市販薬のツムラ漢方当帰芍薬散料エキス顆粒 23 は、1日2回の服用です。
【ツムラ漢方当帰芍薬散料エキス顆粒 23 の用法・用量】
年齢 | 1回量 | 1日服用回数 |
---|---|---|
成人(15歳以上) |
1包(1.875g) |
2回 |
7歳以上15歳未満 |
2/3包 |
|
4歳以上 7歳未満 |
1/2包 |
|
2歳以上 4歳未満 |
1/3包 |
|
2歳未満 |
服用しないこと |
上記の量を食前に水またはお湯で服用します。
どれくらいの期間飲む?
当帰芍薬散の効果が出るまでの期間は、個人の体質や症状の経過によって異なりますが、1か月程度使用しても症状が改善しない場合は、薬が合っていない可能性があるため、医師や薬剤師、登録販売者に相談してください。
当帰芍薬散についてよくある質問
当帰芍薬散を服用するうえでのしてはいけないことや、服薬する際に注意が必要な人など、よくある質問やその回答を紹介します。
してはいけないことはある?
小児に内服させるときは必ず保護者の指導監督のもと服用させてください。商品によっては服用できる年齢が異なる場合があるため、添付文書を確認してください。
また、授乳中の方は乳児への影響も考えられるため、医師に相談してから服用を検討してください。
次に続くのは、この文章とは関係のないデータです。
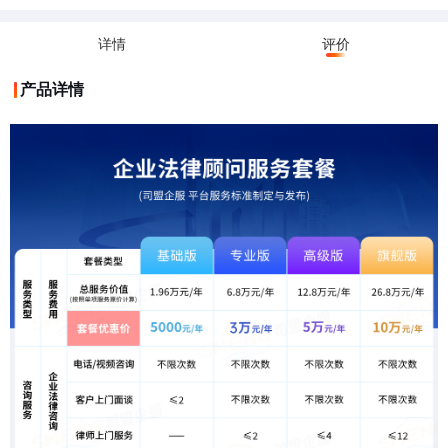
序。
详情
评价
产品详情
併用できない薬はありませんが、当帰芍薬散以外の漢方薬も併せて服用する際は、生薬の過剰摂取になるおそれがあるため注意が必要です。
服用に注意すべき人は?
以下に該当する人は、市販の当帰芍薬散を服用する前に医師や薬剤師に相談が必要です。
- 医師の治療を受けている人
- 胃腸の弱い人
- 過去に、薬などにより発疹・発赤、かゆみなどを起こしたことがある人
当帰芍薬散は皮膚症状と消化器症状の副作用が報告されています。
胃腸が弱い方や薬により発疹・発赤、かゆみなどの症状があらわれたことのある人は、服用前に医師や薬剤師へ相談しましょう。